The study also revealed that new skills requirements are quickly emerging, while others are becoming obsolete. In 2018, the two top skills were behavioral: A willingness to be flexible, agile, and adaptable to change, and time management skills and ability to prioritize.
How to close the gap? The core recommendation is to take a more holistic approach by focusing on reskilling our workforce through development that’s multi-modal, personalized to the individual and built on data, learning journeys that are delivered through “experiential learning.”
Boxed In
Big news coming out of SCOTUS this morning: The Supreme Court ruled 5-4 against Apple in case involving its App Store, allowing iPhone users to move forward with an antitrust suit against the company.
According to a report from CNBC, the iPhone users argue that Apple’s 30 percent commission on sales through the App Store was passed along to consumers, an unfair use of monopoly power.
Apple argued that only app developers, and not users, should be able to bring such a lawsuit:
“Apple’s line-drawing does not make a lot of sense, other than as a way to gerrymander Apple out of this and similar lawsuits,” [Justice] Kavanaugh wrote.
Shares of Apple, already battered by trade concerns, were down more than 5%, lagging the broader market.
The result of the iPhone users’ litigation could affect the way that Apple, as well as other companies that operate electronic marketplaces like Facebook, Amazon and Alphabet’s Google, structure their businesses. For Apple, hundreds of millions of dollars in penalties could hang on the outcome.
And if you’re worried about becoming boxed in by looming new automation technologies, you might want to steer clear of the Amazon warehouses.
Reuters is reporting that Amazon is rolling out machines to automate a job held by thousands of its workers: boxing up customer orders.
The company started adding technology to a handful of warehouses in recent years, which scans goods coming down a conveyor belt and envelopes them seconds later in boxes custom-built for each item, two people who worked on the project told Reuters.
Amazon has considered installing two machines at dozens more warehouses, removing at least 24 roles at each one, these people said. These facilities typically employ more than 2,000 people.
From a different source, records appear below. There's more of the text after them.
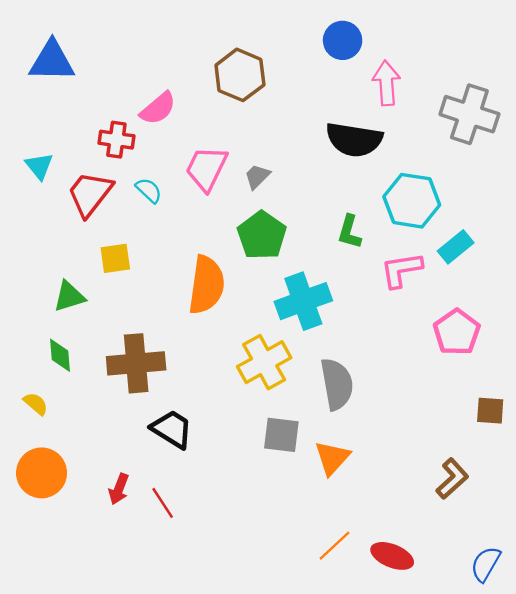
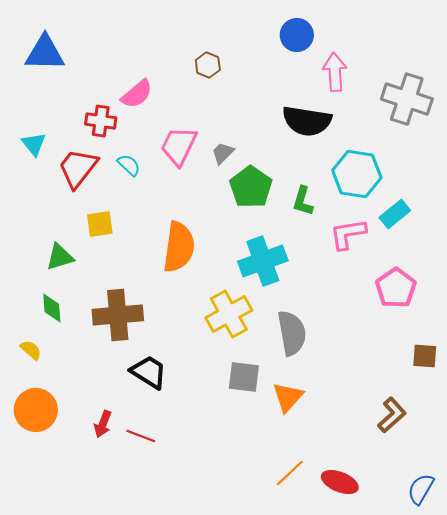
brown hexagon: (240, 75) -> (208, 65), size x0.6
green pentagon: (262, 235) -> (251, 187), moved
red line: (163, 503) -> (141, 436), turned -36

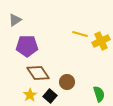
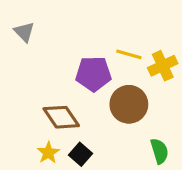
gray triangle: (15, 20) -> (24, 32), turned -40
purple pentagon: (27, 46) -> (93, 74), moved
brown circle: (67, 82) -> (129, 104), moved, size x1.5

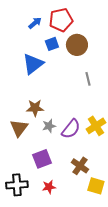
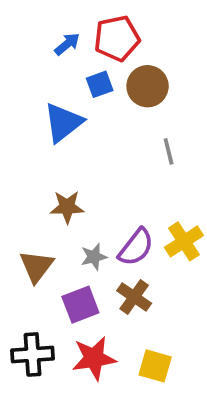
gray star: (49, 126) -> (94, 257), moved
brown triangle: (19, 128) -> (36, 266), moved
brown cross: (80, 166) -> (134, 297), moved
yellow square: (96, 186) -> (155, 366), moved
red star: (49, 187) -> (94, 358), size x1.6

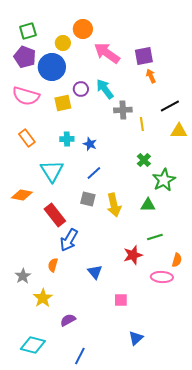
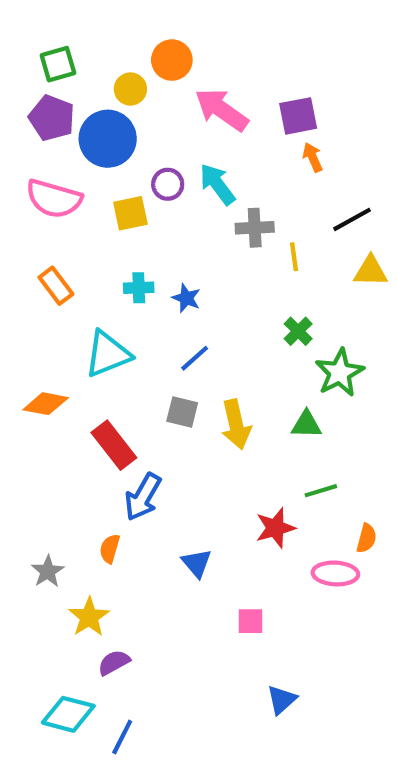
cyan triangle: (52, 171) -> (108, 354), turned 40
purple semicircle: (68, 320) -> (114, 663), moved
blue line: (80, 356) -> (122, 737), moved

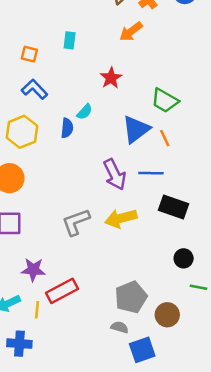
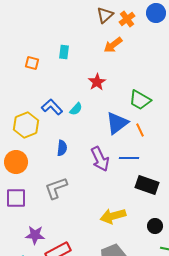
blue L-shape: (34, 89) -> (52, 107), moved
blue semicircle: (67, 128) -> (62, 148), moved
yellow arrow: (121, 218) -> (113, 216), moved
gray L-shape: (76, 222) -> (56, 188), moved

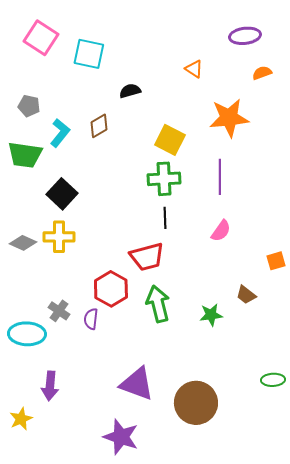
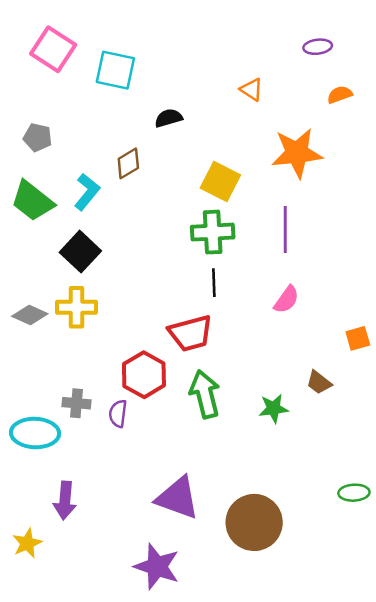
purple ellipse: (245, 36) -> (318, 47), size x0.7
cyan L-shape: (60, 133) -> (87, 192), moved
green trapezoid: (25, 155) -> (32, 201), turned 30
gray cross: (59, 311) -> (76, 403), turned -30

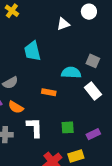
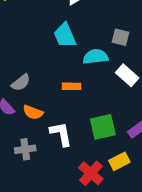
cyan trapezoid: (32, 51) -> (65, 35), moved
green square: (68, 127) -> (103, 127), size x1.5

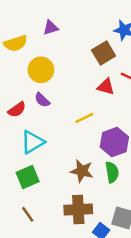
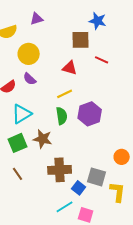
brown square: (104, 53) -> (81, 40), turned 30
red triangle: (106, 87) -> (70, 68), moved
brown star: (82, 171) -> (43, 139), moved
green semicircle: (112, 172) -> (62, 116), moved

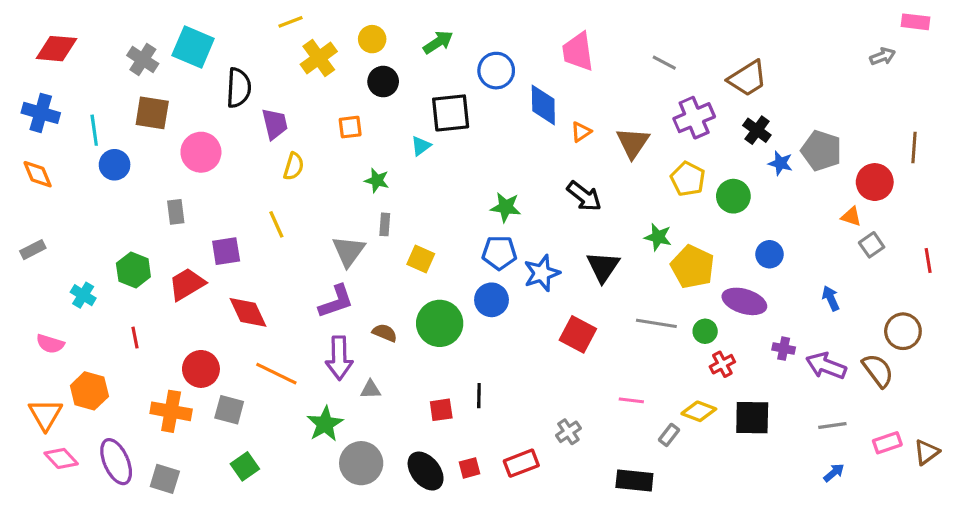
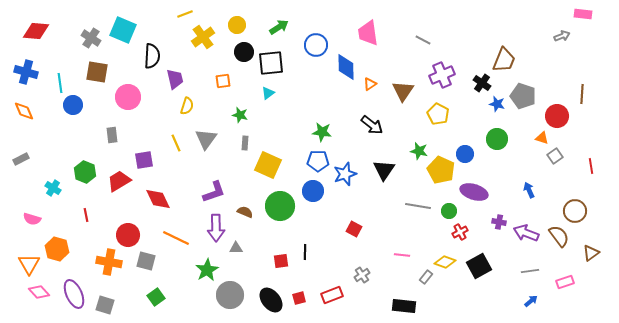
brown trapezoid: (748, 78) -> (504, 60), moved, turned -36
black square: (451, 113) -> (271, 63), moved
green circle: (733, 196) -> (497, 139), moved
gray triangle: (349, 251) -> (206, 139), moved
blue circle: (769, 254) -> (465, 154), moved
yellow square: (421, 259) -> (268, 165), size x1.5
red square: (578, 334) -> (354, 229), moved, size x0.7
black square: (752, 418) -> (479, 266), turned -30
brown triangle: (927, 452) -> (591, 253), moved

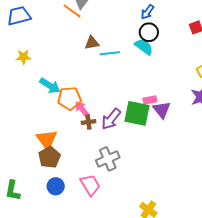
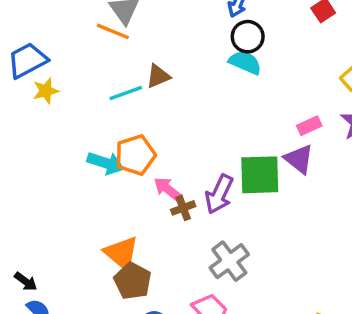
cyan line: (110, 53) -> (126, 93), moved
yellow star: (23, 57) -> (46, 91), moved
orange pentagon: (69, 98) -> (135, 155), moved
pink rectangle: (150, 100) -> (309, 126), moved

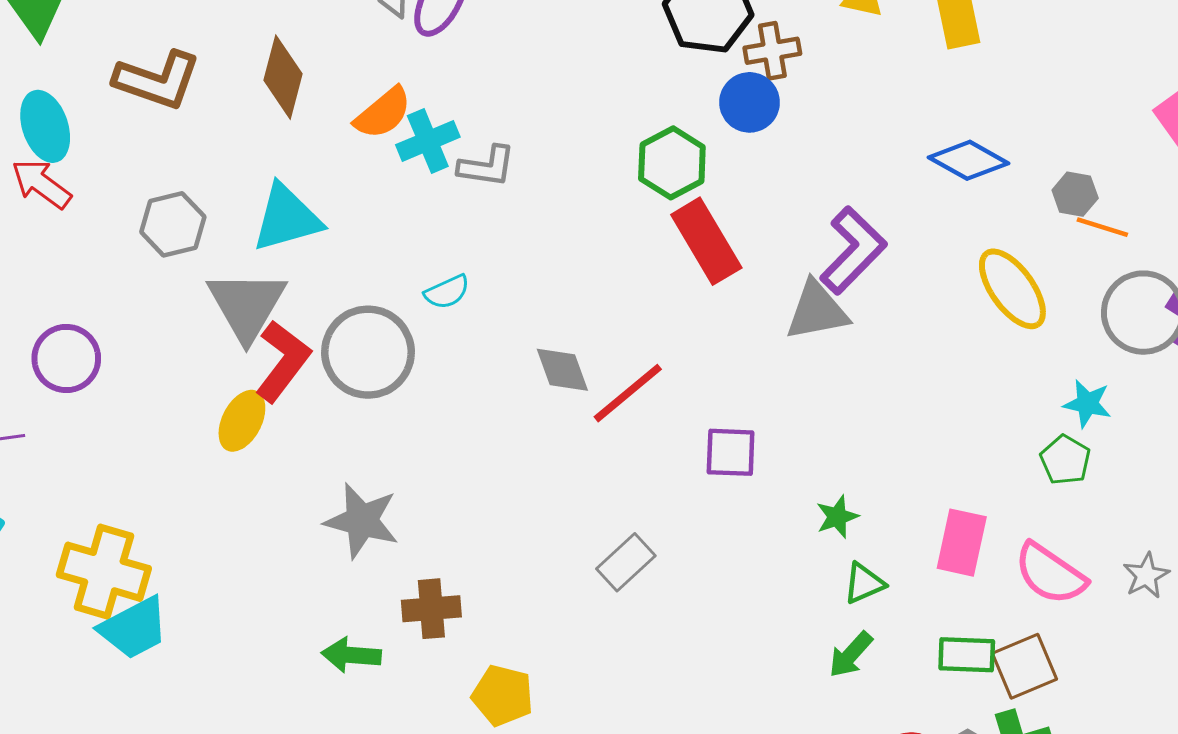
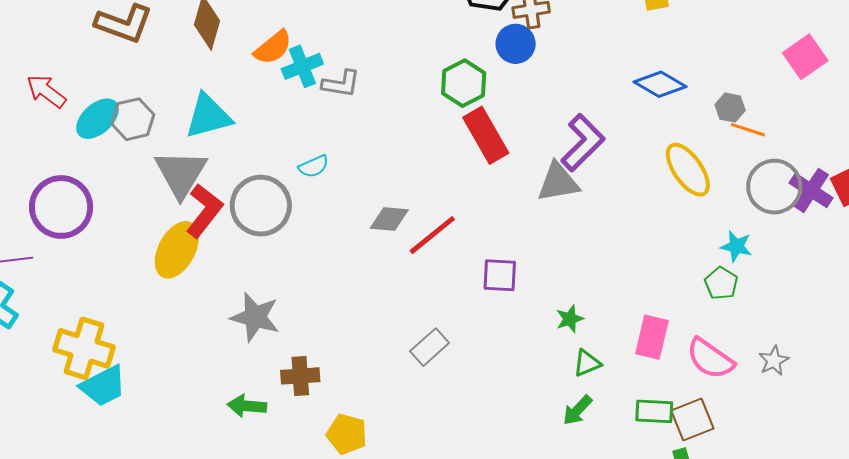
cyan ellipse: (45, 126) -> (97, 119), moved, turned 66
purple circle: (66, 358) -> (61, 207), size x1.4
gray diamond: (562, 370) -> (389, 219), turned -66
yellow ellipse: (242, 421) -> (177, 250), size x1.4

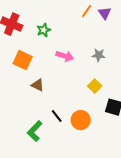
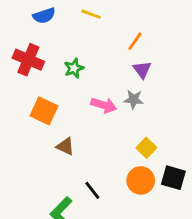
purple triangle: (105, 13) -> (142, 70), moved
gray star: (99, 55) -> (134, 99), moved
orange circle: (81, 120) -> (141, 180), moved

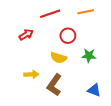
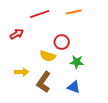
red circle: (68, 36) -> (62, 42), moved
green star: (89, 56) -> (77, 62), moved
blue triangle: (94, 90) -> (74, 87), moved

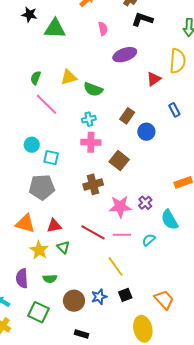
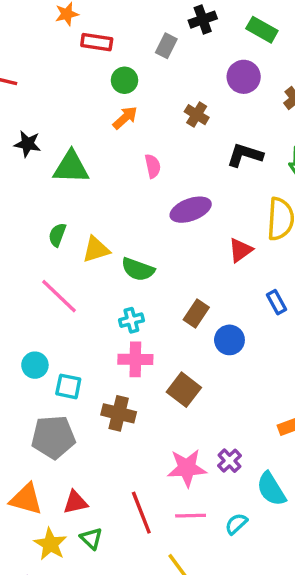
black L-shape: (142, 19) -> (245, 155), moved
green semicircle: (36, 78) -> (57, 235), moved
brown cross: (93, 184) -> (119, 413), moved, turned 30
red line: (93, 232) -> (141, 513), turned 40

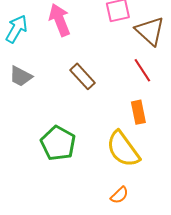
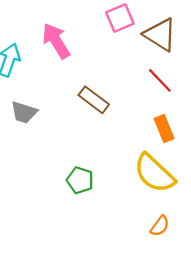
green pentagon: (58, 143) -> (80, 180), size x0.7

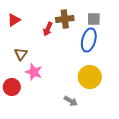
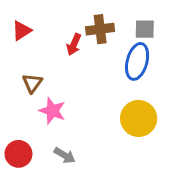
red circle: (12, 87) -> (18, 154), moved
gray arrow: (71, 101) -> (65, 155), moved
That would amount to more than 1,300 cuts across 55 U.S. fulfillment centers for standard-sized inventory. Amazon would expect to recover the costs in under two years, at $1 million per machine plus operational expenses, they said.
A video shot by Reuters accompanying the story suggested the human workforce decline would come through attrition: Amazon would simply “refrain” from refilling packing roles over time, a job that already has huge turnover work for its 10-hour shifts.
On the man v. machine front, it sounds as though the machine boxes that box the boxes themselves will eventually beat the humans hands down.
My question is, will the boxing machines ever buy anything from the company store?
Will Amazon give them a discount for being so efficient at their jobs?? A promotion??
Maybe a corner office on the warehouse floor??